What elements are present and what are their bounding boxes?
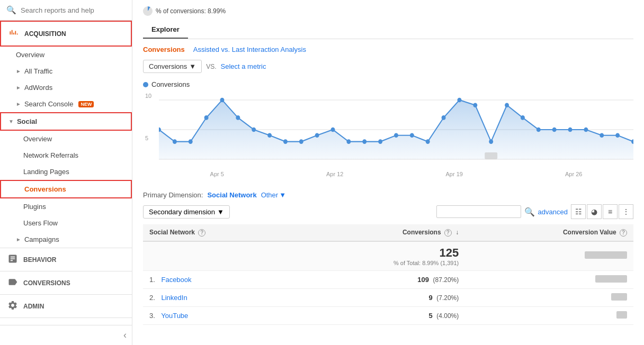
behavior-label: BEHAVIOR <box>23 256 56 264</box>
admin-icon <box>7 300 18 312</box>
select-metric-link[interactable]: Select a metric <box>220 62 266 70</box>
svg-point-30 <box>568 128 573 132</box>
metric-dropdown[interactable]: Conversions ▼ <box>143 60 202 73</box>
sidebar-item-label: Plugins <box>23 203 46 211</box>
svg-point-15 <box>331 128 335 132</box>
total-label <box>143 241 294 271</box>
sidebar-item-users-flow[interactable]: Users Flow <box>0 215 132 231</box>
svg-point-31 <box>584 128 588 132</box>
tab-explorer[interactable]: Explorer <box>143 21 188 39</box>
search-input[interactable] <box>21 6 126 14</box>
chart-dot-icon <box>143 82 148 87</box>
expand-arrow-icon: ► <box>16 237 21 242</box>
tabs-bar: Explorer <box>143 21 633 39</box>
sidebar-section-conversions[interactable]: CONVERSIONS <box>0 271 132 295</box>
total-conversions: 125 % of Total: 8.99% (1,391) <box>294 241 466 271</box>
sidebar-item-all-traffic[interactable]: ► All Traffic <box>0 63 132 79</box>
expand-arrow-icon: ► <box>16 101 21 107</box>
svg-point-25 <box>489 139 493 144</box>
row-conversions: 9 (7.20%) <box>294 288 466 306</box>
expand-arrow-icon: ▼ <box>8 119 14 124</box>
sidebar-item-campaigns[interactable]: ► Campaigns <box>0 231 132 248</box>
subnav-conversions[interactable]: Conversions <box>143 46 185 53</box>
collapse-sidebar-button[interactable]: ‹ <box>0 325 132 345</box>
row-network-link[interactable]: Facebook <box>161 276 191 284</box>
svg-point-20 <box>410 133 414 138</box>
svg-point-33 <box>615 133 620 138</box>
sidebar-item-social[interactable]: ▼ Social <box>0 112 132 131</box>
sidebar-section-acquisition[interactable]: ACQUISITION <box>0 21 132 47</box>
svg-point-12 <box>283 139 288 144</box>
secondary-dimension-button[interactable]: Secondary dimension ▼ <box>143 205 230 219</box>
chevron-down-icon: ▼ <box>217 208 224 216</box>
table-search: 🔍 advanced ☷ ◕ ≡ ⋮ <box>436 204 633 219</box>
search-bar[interactable]: 🔍 <box>0 0 132 21</box>
svg-point-32 <box>600 133 604 138</box>
sidebar-item-label: AdWords <box>24 84 52 92</box>
list-view-button[interactable]: ≡ <box>603 204 618 219</box>
pct-bar-text: % of conversions: 8.99% <box>156 7 226 15</box>
sidebar-section-behavior[interactable]: BEHAVIOR <box>0 248 132 271</box>
sidebar-section-admin[interactable]: ADMIN <box>0 295 132 318</box>
advanced-link[interactable]: advanced <box>538 208 568 216</box>
svg-point-8 <box>220 98 224 103</box>
data-table: Social Network ? Conversions ? ↓ Convers… <box>143 224 633 325</box>
secondary-dimension-label: Secondary dimension <box>149 208 215 216</box>
chevron-down-icon: ▼ <box>279 191 286 199</box>
x-label-apr12: Apr 12 <box>326 171 343 177</box>
table-search-input[interactable] <box>436 205 521 218</box>
other-dimension-dropdown[interactable]: Other ▼ <box>261 191 286 199</box>
row-bar <box>611 293 627 301</box>
y-label-5: 5 <box>145 135 151 141</box>
chart-svg <box>159 93 633 167</box>
grid-view-button[interactable]: ☷ <box>571 204 586 219</box>
sidebar-item-overview[interactable]: Overview <box>0 47 132 63</box>
row-network-link[interactable]: YouTube <box>161 312 188 320</box>
sort-arrow-icon[interactable]: ↓ <box>455 229 459 236</box>
row-network-link[interactable]: LinkedIn <box>161 294 187 302</box>
sidebar-item-label: Search Console <box>24 100 74 108</box>
svg-point-23 <box>457 98 461 103</box>
sidebar-item-conversions[interactable]: Conversions <box>0 180 132 198</box>
svg-point-28 <box>536 128 541 132</box>
sidebar-item-adwords[interactable]: ► AdWords <box>0 79 132 96</box>
compare-view-button[interactable]: ⋮ <box>619 204 633 219</box>
row-network-label: 1. Facebook <box>143 270 294 288</box>
row-conversion-value <box>465 306 633 324</box>
primary-dimension-active[interactable]: Social Network <box>207 191 256 199</box>
row-conversions-pct: (87.20%) <box>433 276 459 284</box>
svg-point-21 <box>426 139 430 144</box>
chart-x-labels: Apr 5 Apr 12 Apr 19 Apr 26 <box>159 171 633 177</box>
help-icon[interactable]: ? <box>620 229 627 237</box>
subnav-assisted-analysis[interactable]: Assisted vs. Last Interaction Analysis <box>193 46 306 53</box>
table-row: 2. LinkedIn 9 (7.20%) <box>143 288 633 306</box>
row-rank: 2. <box>149 294 155 302</box>
svg-point-17 <box>362 139 366 144</box>
pie-chart-icon <box>143 6 153 16</box>
sidebar-item-landing-pages[interactable]: Landing Pages <box>0 164 132 180</box>
primary-dimension-bar: Primary Dimension: Social Network Other … <box>143 191 633 199</box>
pie-view-button[interactable]: ◕ <box>587 204 602 219</box>
behavior-icon <box>7 253 18 266</box>
chevron-down-icon: ▼ <box>189 62 196 70</box>
search-icon[interactable]: 🔍 <box>524 207 535 217</box>
chart-svg-area[interactable] <box>159 93 633 167</box>
sidebar-item-search-console[interactable]: ► Search Console NEW <box>0 96 132 112</box>
sidebar-item-plugins[interactable]: Plugins <box>0 198 132 215</box>
help-icon[interactable]: ? <box>198 229 205 237</box>
sidebar-item-network-referrals[interactable]: Network Referrals <box>0 147 132 164</box>
chart-container: 10 5 <box>143 93 633 177</box>
row-conversions-value: 9 <box>428 294 432 302</box>
help-icon[interactable]: ? <box>444 229 452 237</box>
svg-point-5 <box>173 139 177 144</box>
acquisition-label: ACQUISITION <box>24 30 66 38</box>
svg-point-29 <box>552 128 557 132</box>
sidebar-item-social-overview[interactable]: Overview <box>0 131 132 147</box>
x-label-apr5: Apr 5 <box>210 171 224 177</box>
row-conversions-pct: (7.20%) <box>436 294 459 302</box>
table-row: 1. Facebook 109 (87.20%) <box>143 270 633 288</box>
other-dimension-label: Other <box>261 191 279 199</box>
sidebar-item-label: Overview <box>16 51 44 59</box>
row-conversion-value <box>465 270 633 288</box>
x-label-apr19: Apr 19 <box>445 171 462 177</box>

------------------------------------------------------------

Please go through the data above and copy every line that has the word "dropdown".

metric-dropdown[interactable]: Conversions ▼ <box>143 60 202 73</box>
other-dimension-dropdown[interactable]: Other ▼ <box>261 191 286 199</box>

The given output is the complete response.